A cohort study of neurodevelopmental outcome in children with DiGeorge syndrome following cardiac surgery

Abstract

Aims: To examine whether the learning difficulties seen in a proportion of children with DGS are secondary to cardiac pathology and treatment, or a feature of the DGS phenotype. Methods: Cohort study of all patients with DGS and coexisting cardiac lesions within a region. Ten children with 22q11 deletion were assigned two controls each, matched for age, sex, cardiac lesion, and preoperative hemodynamic status but without DGS. The neurodevelopmental status was evaluated with the Ruth Griffiths test for babies and young children.
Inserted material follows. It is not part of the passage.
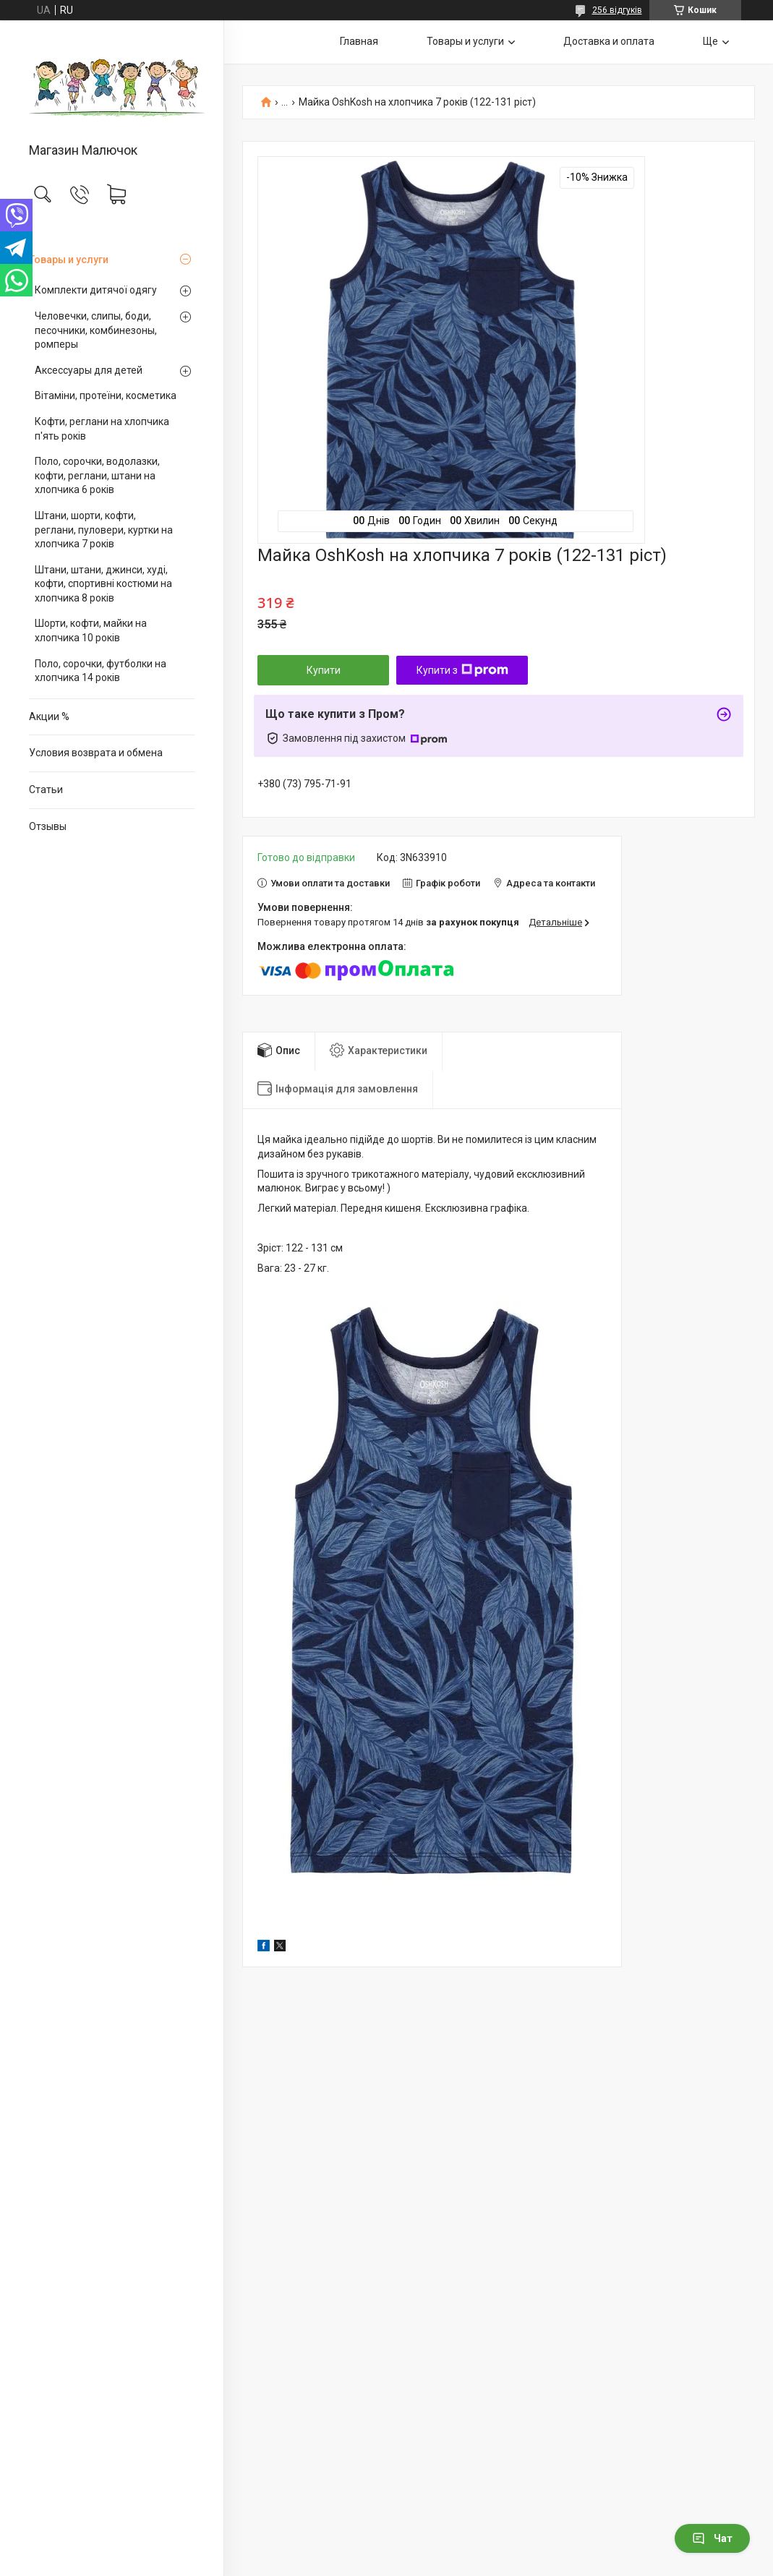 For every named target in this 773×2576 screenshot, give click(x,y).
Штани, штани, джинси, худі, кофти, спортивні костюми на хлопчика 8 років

Results: Children with the 22q11 deletion showed a wide ronge of developmental quotient (DQ; mean 71, 95% Cl 47 to 95) and subscale scores, but these as a group were significantly lower than those of the control group (DQ 113, 95% Cl 108 to 118). Four of the DGS children had DQs below 60. Hypocalcaemia, prolonged postoperative ventilation, and abnormal neurology perioperatively were associated with a low DQ. Conclusions: A proportion of children with DGS have a very poor developmental outcome following cardiac surgery. This outcome is not attributable to the cardiac condition and its treatment alone, but represents either a pre-existing component of the syndrome or an interaction between the syndrome and its treatment.